Salman, lui, a longtemps été le plus proche collaborateur de son frère Bandar du temps où son aîné occupait le poste d’ambassadeur d’Arabie saoudite à Washington. Dans la guerre de Syrie, il dirigeait depuis Amman (Jordanie), le PC opérationnel du bloc islamo-atlantiste groupant l’Arabie saoudite, les Émirats arabes Unis, la Jordanie, les États Unis, la France, le Royaume Uni et la Turquie, coordonnant le ravitaillement en armes et munitions des djihadistes, leur financement et leur rétribution, ainsi que leur transport sur le champ de bataille.
Un camouflet pour le clan Soudeiry
Ce tsunami de l’ordre successoral du royaume ne s’est pas accompagné de la moindre compensation pour les autres composantes de la famille royale, particulièrement l’autre grande branche de la famille royale, le clan Soudeiry, rivale historique du clan Shammar, dont est issu le Roi Abdallah.

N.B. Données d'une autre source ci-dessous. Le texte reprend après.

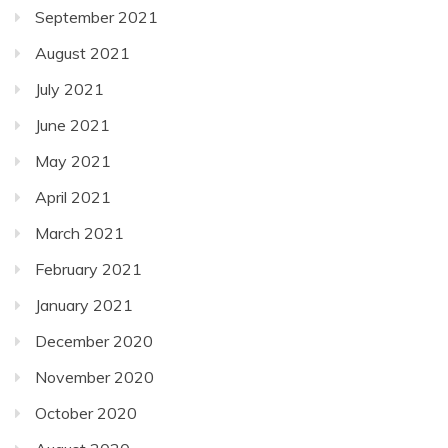
September 2021
August 2021
July 2021
June 2021
May 2021
April 2021
March 2021
February 2021
January 2021
December 2020
November 2020
October 2020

Le clan Soudeiry, du nom patronymique de l’une des épouses du fondateur du Royaume Abdel Aziz, groupait autour du roi Faysal, ses six frères, le roi Fahd, Le prince Sultan, ministre de la défense, le prince Mohamad, ministre de l’intérieur, le prince Salman gouverneur de Ryad, le prince Ahmad, Gouverneur de La Mecque.
Les héritiers du Roi Fahd, décédé en 2005, ont été écartés de la scène publique, en l’espace d‘un an, sans susciter la moindre protestation, tant leur inaptitude au pouvoir était manifeste: Abdel Aziz Ben Fahd, ministre d’état sans portefeuille, et ancien partenaire en affaires de l’ancien premier ministre libanais Rafic Hariri, a été démissionné du gouvernement, sans autre forme de procès. Son frère Mohamad, lui, a été relevé de ses fonctions de gouverneur de la région orientale du Royaume, la zone pétrolifère deZahrane. Le prince Turki Ben Salman, président d’un important groupe de presse saoudien, le groupe «As Chark Al Awsat», et propre fils du prince héritier Salman, a été dégagé de ses responsabilités le 6 avril 2014.
Il est temps en effet que le ministère français de la Défense se soucie de comprendre les processus de décision qui sont à l’oeuvre à Ryad, où des intermédiares français discrets s’emploient avec efficacité à négocier de gros contrats pour Veolia ou EDF.